The Sustainability Question: Payout Ratio and Profitability

To evaluate the sustainability of Erie Indemnity Co's dividends, one must consider the dividend payout ratio. With a ratio of 0.57 as of 2023-12-31, Erie Indemnity retains a significant portion of earnings, suggesting funds are available for future growth and downturns. Additionally, Erie Indemnity's profitability rank of 8 out of 10, coupled with a decade of positive net income, underlines its robust profitability.

Growth Metrics: The Future Outlook

Erie Indemnity Co's favorable growth rank of 8 out of 10 suggests a strong growth trajectory. The company's average annual revenue increase of 12.90% outperforms 72.94% of global competitors, while its 3-year EPS growth rate of 15.00% outperforms 60.2% of global competitors. Furthermore, Erie Indemnity's 5-year EBITDA growth rate of 5.90% outperforms 48.49% of global competitors, indicating a solid foundation for sustaining dividends.

Next Steps

For value investors, Erie Indemnity Co's consistent dividend growth, moderate payout ratio, and strong profitability and growth metrics paint a picture of a reliable dividend payer with room for future expansion. As investors consider the upcoming dividend payment, these factors should be weighed to understand Erie Indemnity Co's potential as a long-term investment. Those seeking high-dividend yield stocks can further explore options with the High Dividend Yield Screener available to GuruFocus Premium users.

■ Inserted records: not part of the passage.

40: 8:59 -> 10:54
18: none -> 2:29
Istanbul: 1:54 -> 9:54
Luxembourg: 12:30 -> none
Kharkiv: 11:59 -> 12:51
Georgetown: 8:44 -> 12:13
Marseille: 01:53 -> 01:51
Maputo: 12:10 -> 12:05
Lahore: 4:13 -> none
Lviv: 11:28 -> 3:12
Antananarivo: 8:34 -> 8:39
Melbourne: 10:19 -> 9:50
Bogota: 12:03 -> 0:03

This article, generated by GuruFocus, is designed to provide general insights and is not tailored financial advice. Our commentary is rooted in historical data and analyst projections, utilizing an impartial methodology, and is not intended to serve as specific investment guidance. It does not formulate a recommendation to purchase or divest any stock and does not consider individual investment objectives or financial circumstances. Our objective is to deliver long-term, fundamental data-driven analysis. Be aware that our analysis might not incorporate the most recent, price-sensitive company announcements or qualitative information. GuruFocus holds no position in the stocks mentioned herein.

This article first appeared on GuruFocus.